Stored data
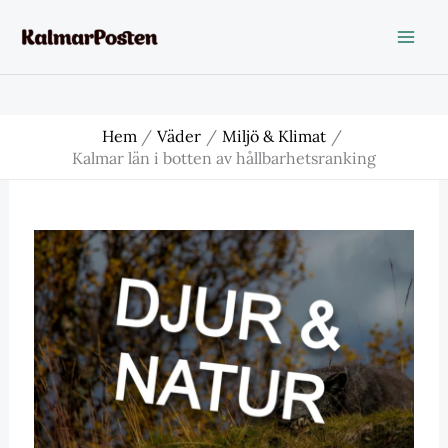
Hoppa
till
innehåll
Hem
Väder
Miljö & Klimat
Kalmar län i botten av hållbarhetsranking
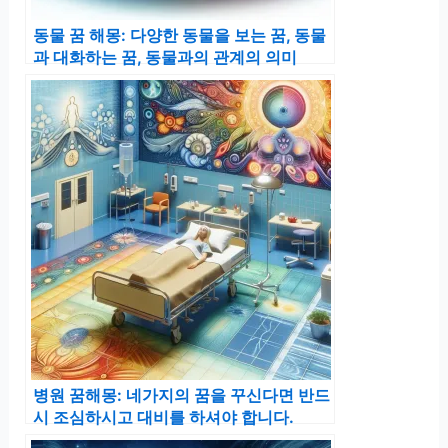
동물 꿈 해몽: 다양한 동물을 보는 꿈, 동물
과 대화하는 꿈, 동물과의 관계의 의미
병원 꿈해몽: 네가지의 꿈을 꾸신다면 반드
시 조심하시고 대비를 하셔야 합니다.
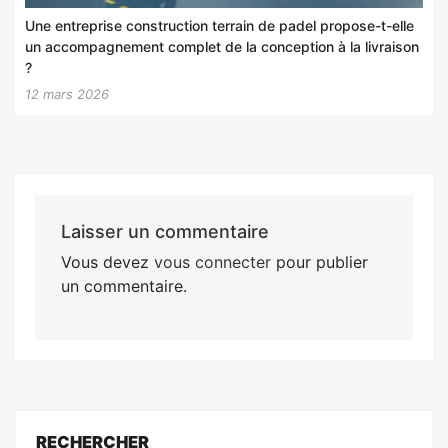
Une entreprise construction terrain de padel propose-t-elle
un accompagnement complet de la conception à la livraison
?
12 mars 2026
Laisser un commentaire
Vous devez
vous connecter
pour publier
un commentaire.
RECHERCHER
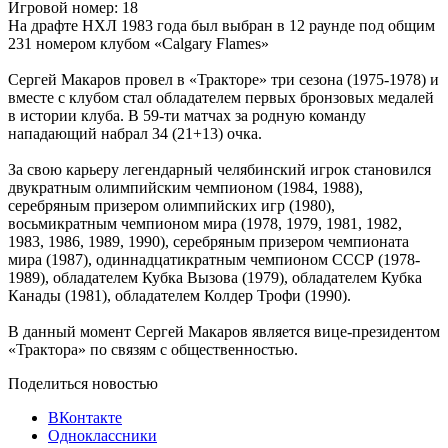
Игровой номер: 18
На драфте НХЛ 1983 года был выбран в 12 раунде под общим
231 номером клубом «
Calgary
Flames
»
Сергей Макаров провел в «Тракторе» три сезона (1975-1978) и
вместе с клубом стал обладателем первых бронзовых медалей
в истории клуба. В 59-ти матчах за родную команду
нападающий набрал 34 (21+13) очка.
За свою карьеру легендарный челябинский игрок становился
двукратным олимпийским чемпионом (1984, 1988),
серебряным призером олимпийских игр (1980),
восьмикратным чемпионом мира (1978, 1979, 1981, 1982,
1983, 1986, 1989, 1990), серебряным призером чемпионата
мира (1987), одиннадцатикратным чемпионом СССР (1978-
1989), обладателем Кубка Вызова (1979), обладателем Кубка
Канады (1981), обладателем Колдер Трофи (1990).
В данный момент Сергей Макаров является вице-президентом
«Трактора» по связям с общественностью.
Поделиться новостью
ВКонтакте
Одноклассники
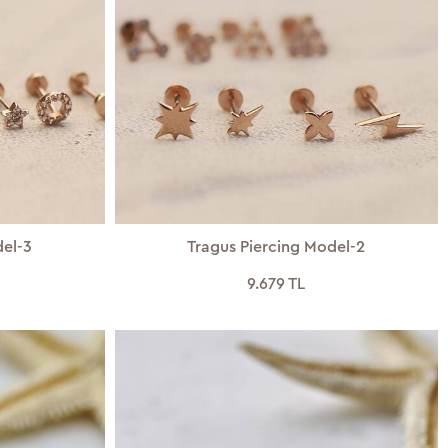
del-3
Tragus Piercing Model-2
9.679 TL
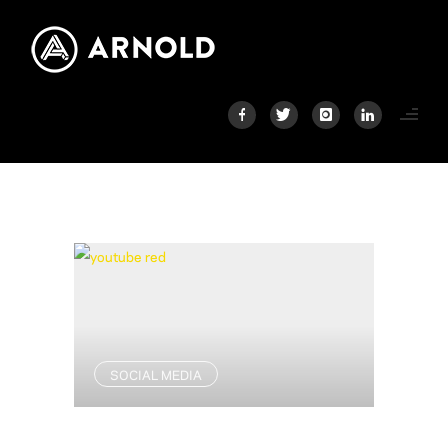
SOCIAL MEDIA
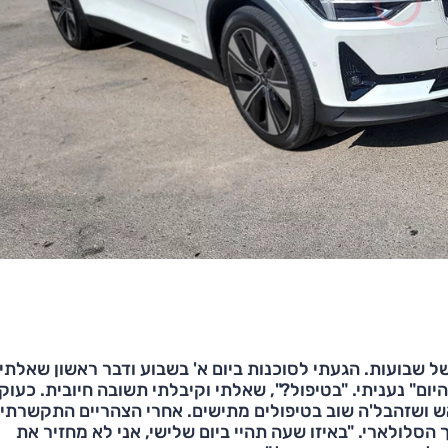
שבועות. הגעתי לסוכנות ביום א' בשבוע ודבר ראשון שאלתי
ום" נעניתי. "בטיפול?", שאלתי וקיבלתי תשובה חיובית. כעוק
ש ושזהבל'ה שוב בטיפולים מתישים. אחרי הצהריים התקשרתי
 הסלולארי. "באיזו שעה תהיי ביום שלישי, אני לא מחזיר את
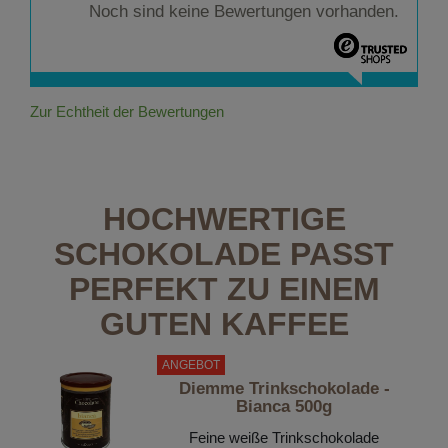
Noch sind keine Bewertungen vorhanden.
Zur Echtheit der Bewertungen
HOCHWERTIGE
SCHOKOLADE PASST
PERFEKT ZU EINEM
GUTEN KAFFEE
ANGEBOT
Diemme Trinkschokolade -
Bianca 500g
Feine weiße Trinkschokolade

Problem to solve ▸ Where a line in the records above contains the string "Макаров", return that line.

Solution to this exercise ▸
Сергей Макаров провел в «Тракторе» три сезона (1975-1978) и
В данный момент Сергей Макаров является вице-президентом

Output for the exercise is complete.